Quelles sont “Les Idées de demain” ? Le sommaire de notre numéro spécial
Sorti en kiosque ce mercredi, notre numéro spécial « Les Idées de demain » propose une sélection des articles les plus importants et stimulants publiés par des philosophes et des essayistes dans la presse internationale sur les grands enjeux des années à venir. Le sommaire se répartit en cinq grands thèmes : la révolution de l’IA, la démocratie en crise, le champ de bataille climatique, le brouillard de guerre et la société en mutation.
Le voici en détail.
La révolution de l’IA
- « L’IA n’existe pas », affirme l’expert des technologies de réalité virtuelle Jaron Lanier dans un essai remarqué paru dans le New Yorker et traduit ici. Il nous rappelle que l’intelligence artificielle n’est pas une créature autonome mais un outil conçu dans un contexte. Il nous invite à reprendre la main en proposant le concept de « dignité numérique ».
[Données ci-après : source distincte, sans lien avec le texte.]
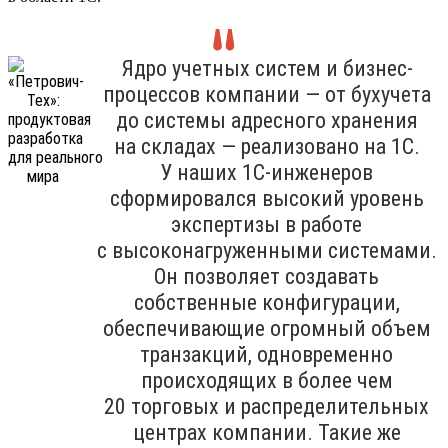
Ядро учетных систем и бизнес-
процессов компании — от бухучета
до системы адресного хранения
на складах — реализовано на 1С.
У наших 1С-инженеров
сформировался высокий уровень
экспертизы в работе
с высоконагруженными системами.
Он позволяет создавать
собственные конфигурации,
обеспечивающие огромный объем
транзакций, одновременно
происходящих в более чем
20 торговых и распределительных
центрах компании. Такие же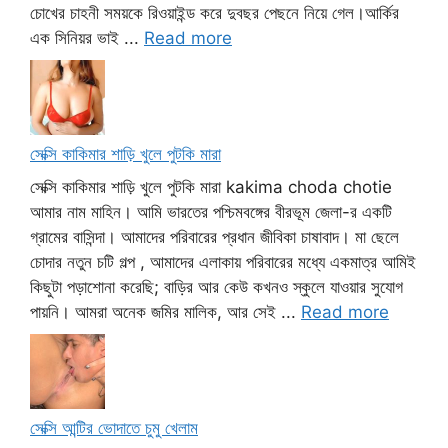
চোখের চাহনী সময়কে রিওয়াইন্ড করে দুবছর পেছনে নিয়ে গেল।আর্কির
এক সিনিয়র ভাই ...
Read more
সেক্সি কাকিমার শাড়ি খুলে পুটকি মারা
সেক্সি কাকিমার শাড়ি খুলে পুটকি মারা kakima choda chotie
আমার নাম মাহিন। আমি ভারতের পশ্চিমবঙ্গের বীরভূম জেলা-র একটি
গ্রামের বাসিন্দা। আমাদের পরিবারের প্রধান জীবিকা চাষাবাদ। মা ছেলে
চোদার নতুন চটি গল্প , আমাদের এলাকায় পরিবারের মধ্যে একমাত্র আমিই
কিছুটা পড়াশোনা করেছি; বাড়ির আর কেউ কখনও স্কুলে যাওয়ার সুযোগ
পায়নি। আমরা অনেক জমির মালিক, আর সেই ...
Read more
সেক্সি আন্টির ভোদাতে চুমু খেলাম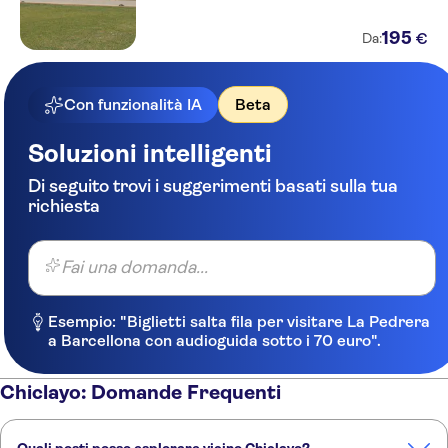
195
€
Da:
Con funzionalità IA
Beta
Soluzioni intelligenti
Di seguito trovi i suggerimenti basati sulla tua
richiesta
Fai una domanda...
Esempio: "Biglietti salta fila per visitare La Pedrera
a Barcellona con audioguida sotto i 70 euro".
Chiclayo: Domande Frequenti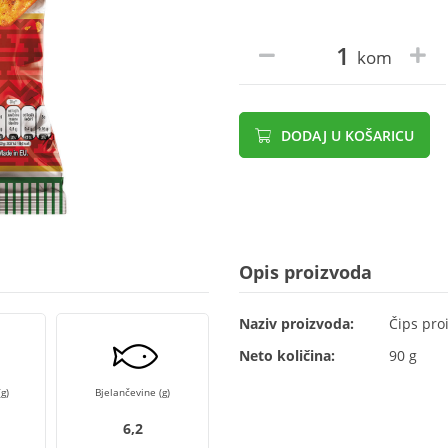
kom
DODAJ U KOŠARICU
Opis proizvoda
Naziv proizvoda:
Čips pro
Neto količina:
90 g
g)
Bjelančevine (g)
6,2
- Dans l’article « Techno-politique de la surveillance », la géopolitologue Asma Mhalla montre comment les nouvelles techniques de surveillance transforment le champ politique, aussi bien dans les régimes autoritaires que les démocraties libérales.
- La physicienne et biologiste Sara Imari Walker assure de son côté que « l’IA, c’est de la vie ». Pour cette pionnière de la « théorie de l’assemblage », la technologie est le fruit d’un processus millénaire d’évolution qui brouille les frontières entre l’inerte et le biologique.
La démocratie en crise
- C’est un réquisitoire contre Emmanuel Macron que livre le politologue Jean-François Bayart. Atteinte aux libertés, brutalisation des institutions, maintien de l’ordre violent… Pour affirmer son autorité fragile, le président dote l’État d’un arsenal répressif qui pourrait un jour tomber dans de très mauvaises mains : « La France est bel et bien en train de rejoindre le camp des démocraties illibérales. »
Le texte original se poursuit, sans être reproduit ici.